- **What the exercise asks**
Return every line below in which "ClaimTek" appears.

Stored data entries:
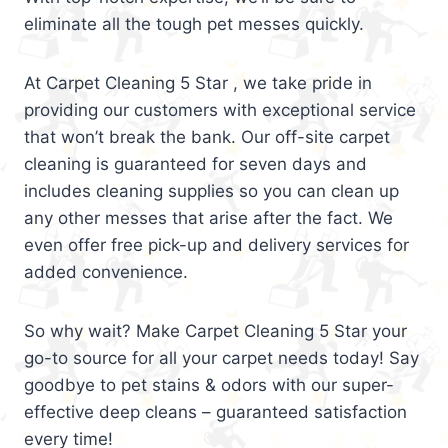
eliminate all the tough pet messes quickly.
At Carpet Cleaning 5 Star , we take pride in
providing our customers with exceptional service
that won’t break the bank. Our off-site carpet
cleaning is guaranteed for seven days and
includes cleaning supplies so you can clean up
any other messes that arise after the fact. We
even offer free pick-up and delivery services for
added convenience.
So why wait? Make Carpet Cleaning 5 Star your
go-to source for all your carpet needs today! Say
goodbye to pet stains & odors with our super-
effective deep cleans – guaranteed satisfaction
every time!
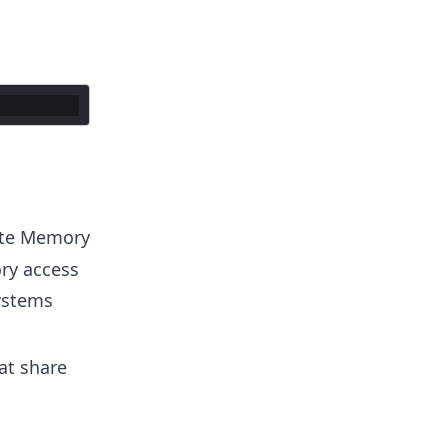
ote Memory
ry access
ystems
at share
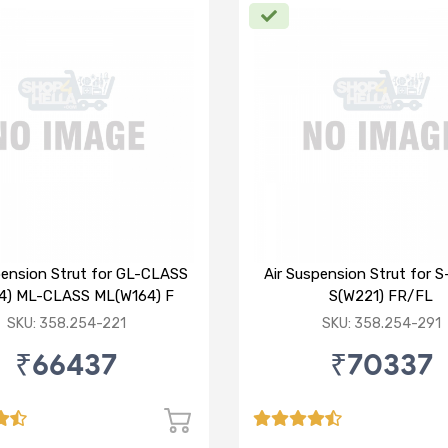
pension Strut for GL-CLASS
Air Suspension Strut for 
4) ML-CLASS ML(W164) F
S(W221) FR/FL
SKU: 358.254-221
SKU: 358.254-291
₹66437
₹70337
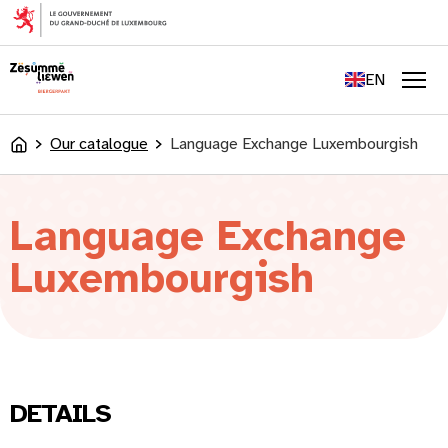
content
FR
DE
EN
LU
Men
Our catalogue
Language Exchange Luxembourgish
Accueil
Language Exchange
Luxembourgish
DETAILS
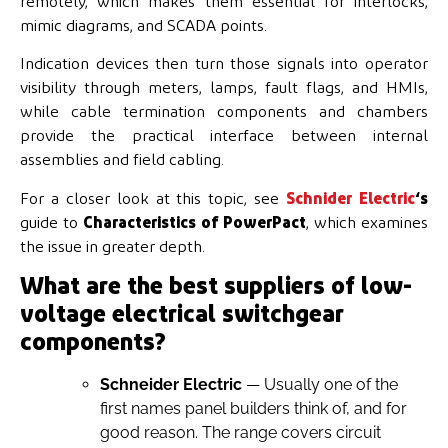
remotely, which makes them essential for interlocks,
mimic diagrams, and SCADA points.
Indication devices then turn those signals into operator
visibility through meters, lamps, fault flags, and HMIs,
while cable termination components and chambers
provide the practical interface between internal
assemblies and field cabling.
For a closer look at this topic, see
Schnider Electric
‘s
guide to
Characteristics of PowerPact
, which examines
the issue in greater depth.
What are the best suppliers of low-
voltage electrical switchgear
components?
Schneider Electric
— Usually one of the
first names panel builders think of, and for
good reason. The range covers circuit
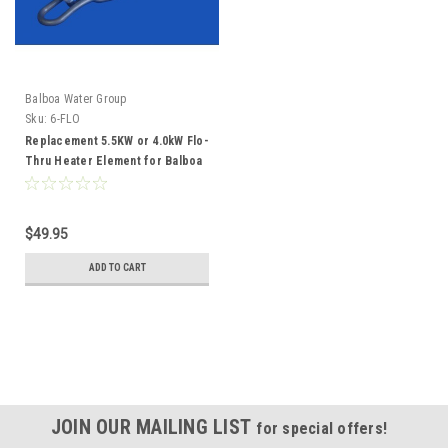
Balboa Water Group
Sku:
6-FLO
Replacement 5.5KW or 4.0kW Flo-
Thru Heater Element for Balboa
M7 Technology 6FLO
$49.95
ADD TO CART
JOIN OUR MAILING LIST
for special offers!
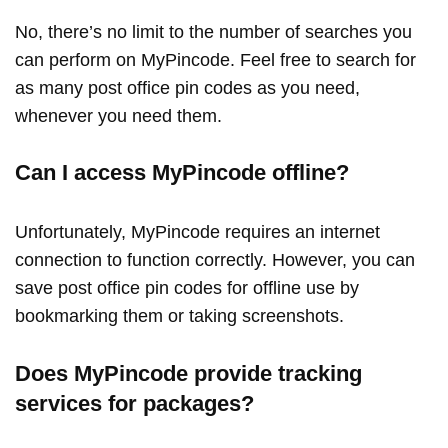
No, there’s no limit to the number of searches you
can perform on MyPincode. Feel free to search for
as many post office pin codes as you need,
whenever you need them.
Can I access MyPincode offline?
Unfortunately, MyPincode requires an internet
connection to function correctly. However, you can
save post office pin codes for offline use by
bookmarking them or taking screenshots.
Does MyPincode provide tracking
services for packages?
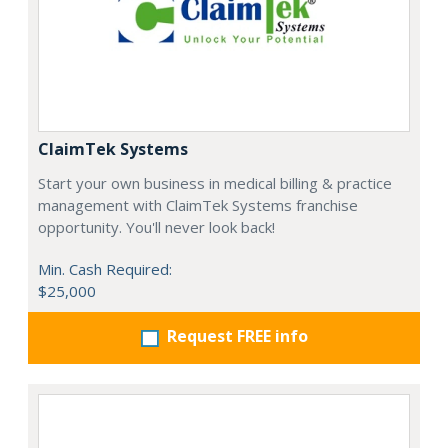
ClaimTek Systems
Start your own business in medical billing & practice
management with ClaimTek Systems franchise
opportunity. You'll never look back!
Min. Cash Required:
$25,000
Request FREE info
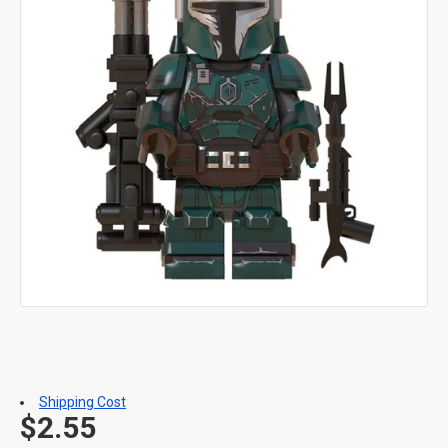
Shipping Cost
$2.55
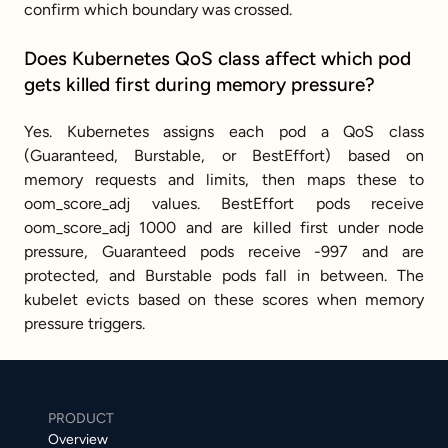
confirm which boundary was crossed.
Does Kubernetes QoS class affect which pod 
gets killed first during memory pressure?
Yes. Kubernetes assigns each pod a QoS class 
(Guaranteed, Burstable, or BestEffort) based on 
memory requests and limits, then maps these to 
oom_score_adj values. BestEffort pods receive 
oom_score_adj 1000 and are killed first under node 
pressure, Guaranteed pods receive -997 and are 
protected, and Burstable pods fall in between. The 
kubelet evicts based on these scores when memory 
pressure triggers.
PRODUCT
Overview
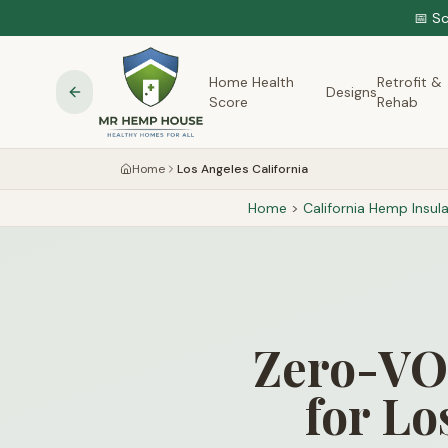
📅 S
Home Health
Retrofit &
Designs
Score
Rehab
Home
Los Angeles California
Home
>
California
Hemp Insula
Zero-VOC
for Lo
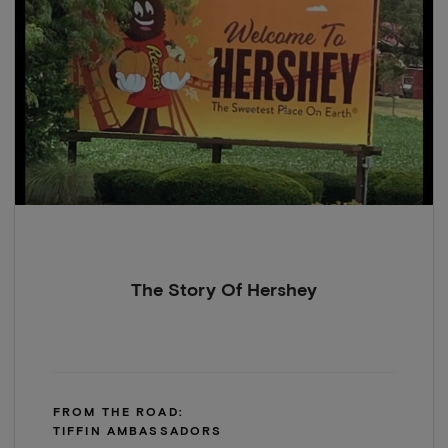
The Story Of Hershey
FROM THE ROAD:
TIFFIN AMBASSADORS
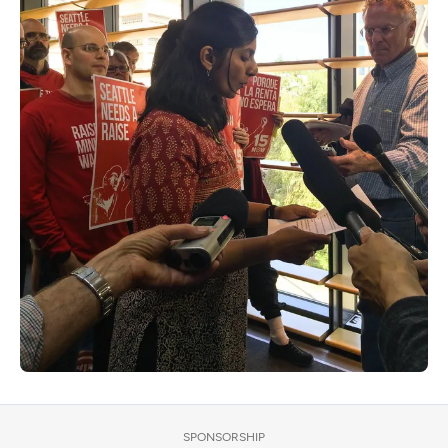
SPONSORSHIP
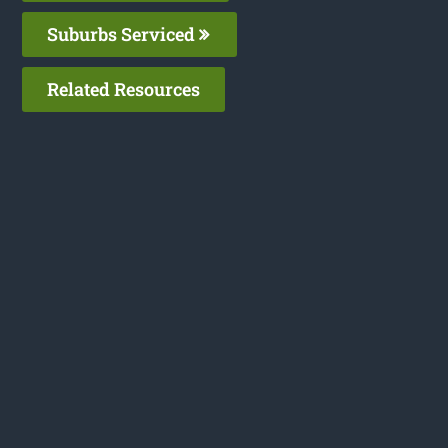
Suburbs Serviced
Related Resources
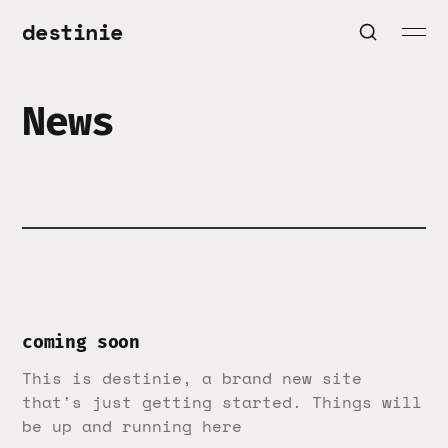
destinie
News
coming soon
This is destinie, a brand new site
that's just getting started. Things will
be up and running here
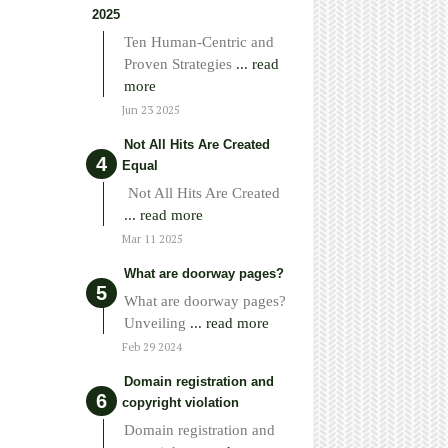
2025
Ten Human-Centric and
Proven Strategies
... read
more
Jun 23 2025
Not All Hits Are Created
Equal
Not All Hits Are Created
... read more
Mar 11 2025
What are doorway pages?
What are doorway pages?
Unveiling
... read more
Feb 29 2024
Domain registration and
copyright violation
Domain registration and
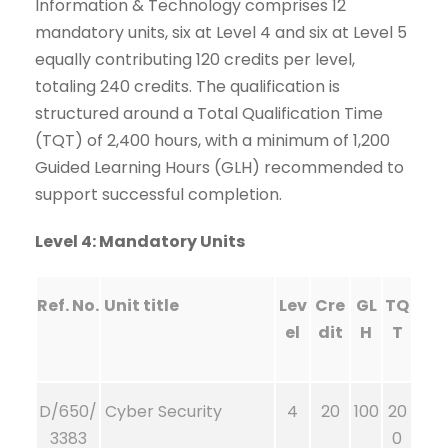
Information & Technology comprises 12
mandatory units, six at Level 4 and six at Level 5
equally contributing 120 credits per level,
totaling 240 credits. The qualification is
structured around a Total Qualification Time
(TQT) of 2,400 hours, with a minimum of 1,200
Guided Learning Hours (GLH) recommended to
support successful completion.
Level 4: Mandatory Units
Ref. No.
Unit title
Lev
Cre
GL
TQ
el
dit
H
T
D/650/
Cyber Security
4
20
100
20
3383
0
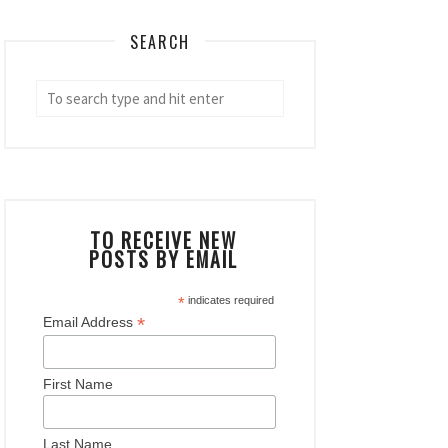
SEARCH
TO RECEIVE NEW
POSTS BY EMAIL
*
indicates required
*
Email Address
First Name
Last Name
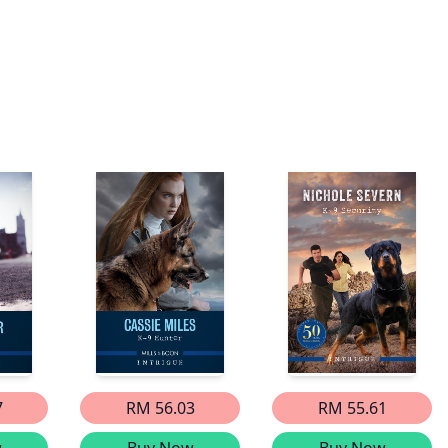
7
RM 56.03
RM 55.61
w
Buy Now
Buy Now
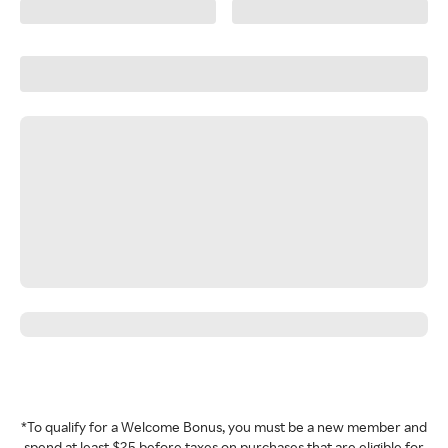
*To qualify for a Welcome Bonus, you must be a new member and
spend at least $25 before taxes on purchases that are eligible for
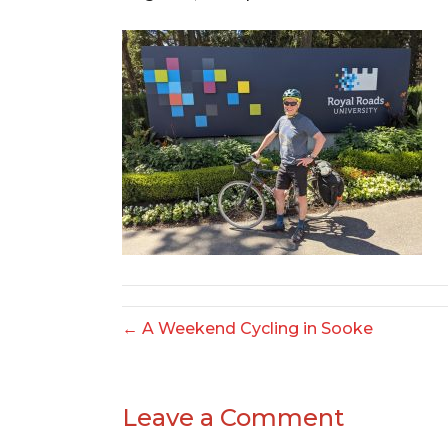
← A Weekend Cycling in Sooke
Leave a Comment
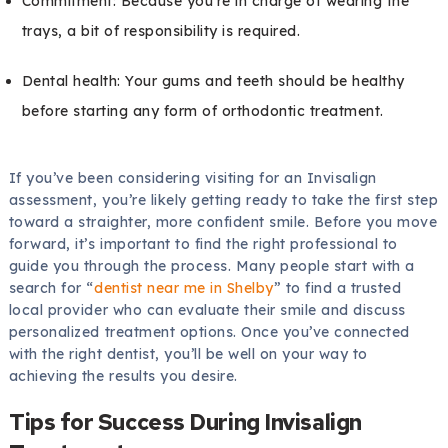
Commitment: Because you’re in charge of wearing the
trays, a bit of responsibility is required.
Dental health: Your gums and teeth should be healthy
before starting any form of orthodontic treatment.
If you’ve been considering visiting for an Invisalign
assessment, you’re likely getting ready to take the first step
toward a straighter, more confident smile. Before you move
forward, it’s important to find the right professional to
guide you through the process. Many people start with a
search for “
dentist near me in Shelby
” to find a trusted
local provider who can evaluate their smile and discuss
personalized treatment options. Once you’ve connected
with the right dentist, you’ll be well on your way to
achieving the results you desire.
Tips for Success During Invisalign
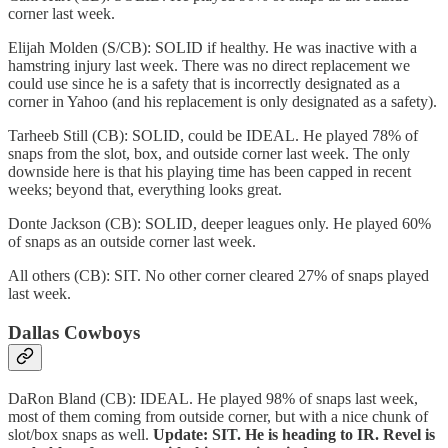
corner last week.
Elijah Molden (S/CB): SOLID if healthy. He was inactive with a
hamstring injury last week. There was no direct replacement we
could use since he is a safety that is incorrectly designated as a
corner in Yahoo (and his replacement is only designated as a safety).
Tarheeb Still (CB): SOLID, could be IDEAL. He played 78% of
snaps from the slot, box, and outside corner last week. The only
downside here is that his playing time has been capped in recent
weeks; beyond that, everything looks great.
Donte Jackson (CB): SOLID, deeper leagues only. He played 60%
of snaps as an outside corner last week.
All others (CB): SIT. No other corner cleared 27% of snaps played
last week.
Dallas Cowboys
DaRon Bland (CB): IDEAL. He played 98% of snaps last week,
most of them coming from outside corner, but with a nice chunk of
slot/box snaps as well.
Update: SIT. He is heading to IR. Revel is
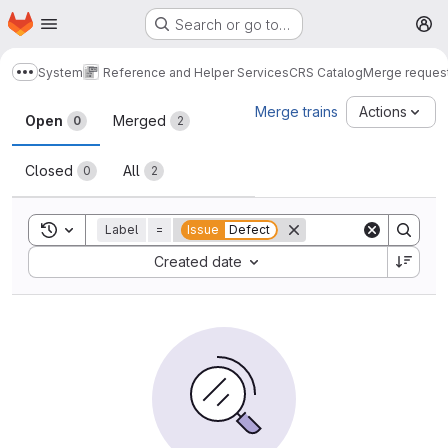
Homepage
Skip to main content
Search or go to…
M
System
Reference and Helper Services
CRS Catalog
Merge reques
Show more breadcrumbs
Merge requests
Merge trains
Actions
Open
Merged
0
2
Closed
All
0
2
Toggle search history
Label
=
Issue
Defect
Sort by:
Created date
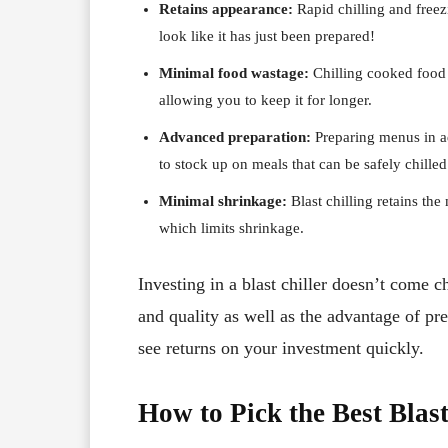
Retains appearance:
Rapid chilling and freez
look like it has just been prepared!
Minimal food wastage:
Chilling cooked food 
allowing you to keep it for longer.
Advanced preparation:
Preparing menus in a
to stock up on meals that can be safely chille
Minimal shrinkage:
Blast chilling retains th
which limits shrinkage.
Investing in a blast chiller doesn’t come 
and quality as well as the advantage of pr
see returns on your investment quickly.
How to Pick the Best Blast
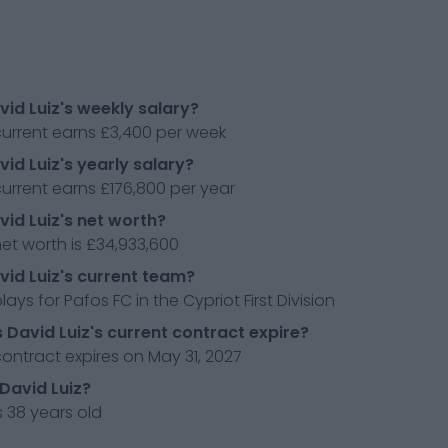
vid Luiz's weekly salary?
current earns £3,400 per week
vid Luiz's yearly salary?
current earns £176,800 per year
vid Luiz's net worth?
net worth is £34,933,600
vid Luiz's current team?
lays for Pafos FC in the Cypriot First Division
David Luiz's current contract expire?
contract expires on May 31, 2027
 David Luiz?
s 38 years old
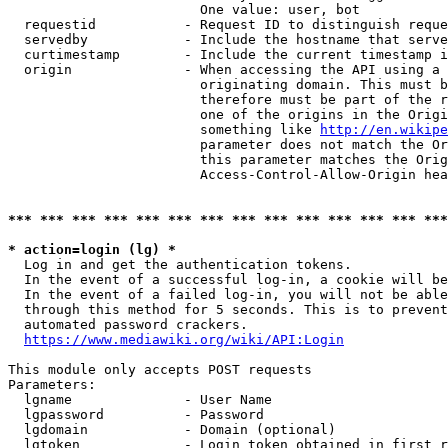
                        One value: user, bot

  requestid           - Request ID to distinguish reque
  servedby            - Include the hostname that serve
  curtimestamp        - Include the current timestamp i
  origin              - When accessing the API using a 
                        originating domain. This must b
                        therefore must be part of the r
                        one of the origins in the Origi
                        something like 
http://en.wikipe
                        parameter does not match the Or
                        this parameter matches the Orig
                        Access-Control-Allow-Origin hea
*** *** *** *** *** *** *** *** *** *** *** *** *** ***
* action=login (lg) *
  Log in and get the authentication tokens.

  In the event of a successful log-in, a cookie will be
  In the event of a failed log-in, you will not be able
  through this method for 5 seconds. This is to prevent
  automated password crackers.

https://www.mediawiki.org/wiki/API:Login
This module only accepts POST requests

Parameters:

  lgname              - User Name

  lgpassword          - Password

  lgdomain            - Domain (optional)

  lgtoken             - Login token obtained in first r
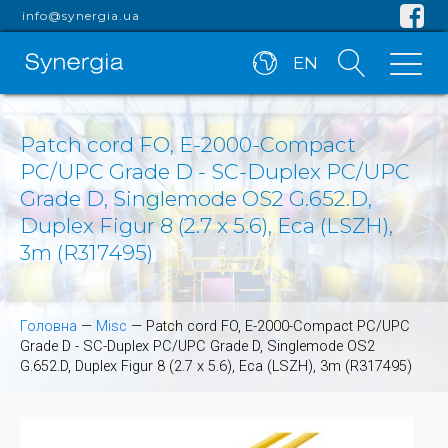
info@synergia.ua
EN
Patch cord FO, E-2000-Compact
PC/UPC Grade D - SC-Duplex PC/UPC
Grade D, Singlemode OS2 G.652.D,
Duplex Figur 8 (2.7 x 5.6), Eca (LSZH),
3m (R317495)
Головна
—
Misc
—
Patch cord FO, E-2000-Compact PC/UPC
Grade D - SC-Duplex PC/UPC Grade D, Singlemode OS2
G.652.D, Duplex Figur 8 (2.7 x 5.6), Eca (LSZH), 3m (R317495)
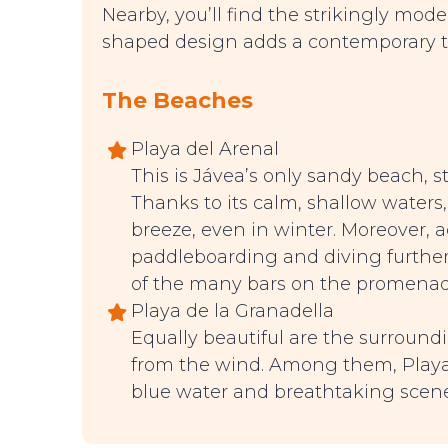
Nearby, you’ll find the strikingly mod
shaped design adds a contemporary tou
The Beaches
Playa del Arenal
This is Jávea’s only sandy beach, 
Thanks to its calm, shallow waters, 
breeze, even in winter. Moreover, a
paddleboarding and diving further
of the many bars on the promenad
Playa de la Granadella
Equally beautiful are the surround
from the wind. Among them, Playa 
blue water and breathtaking scene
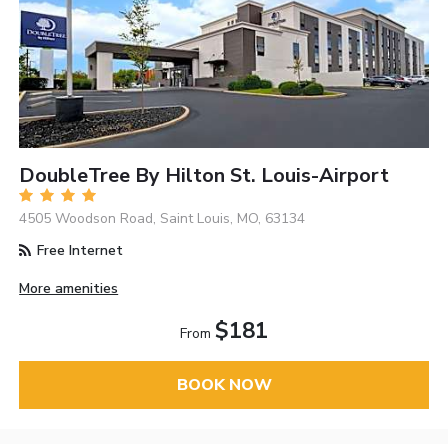
DoubleTree By Hilton St. Louis-Airport
4505 Woodson Road, Saint Louis, MO, 63134
Free Internet
More amenities
$181
From
BOOK NOW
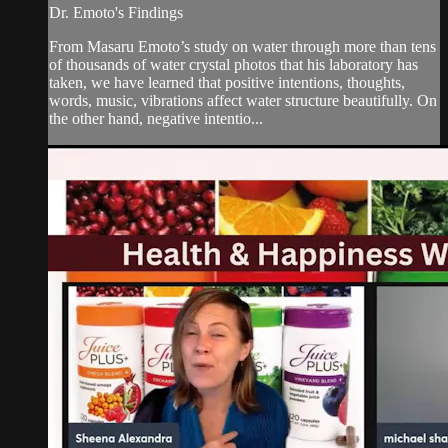
Dr. Emoto's Findings
From Masaru Emoto’s study on water through more than tens
of thousands of water crystal photos that his laboratory has
taken, we have learned that positive intentions, thoughts,
words, music, vibrations affect water structure beautifully. On
the other hand, negative intentio...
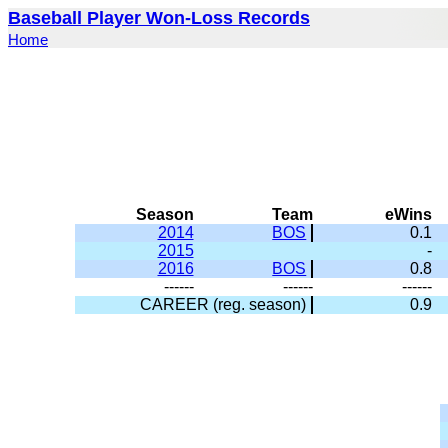
Baseball Player Won-Loss Records
Home
Season
Team
eWins
2014
BOS
0.1
2015
-
2016
BOS
0.8
------
------
------
CAREER (reg. season)
0.9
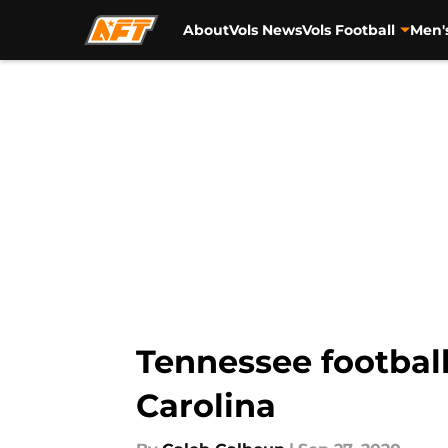
About
Vols News
Vols Football
Men'
Skip to main content
Tennessee football
Carolina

- **Task response**
ClaimTek Systems
management with ClaimTek Systems franchise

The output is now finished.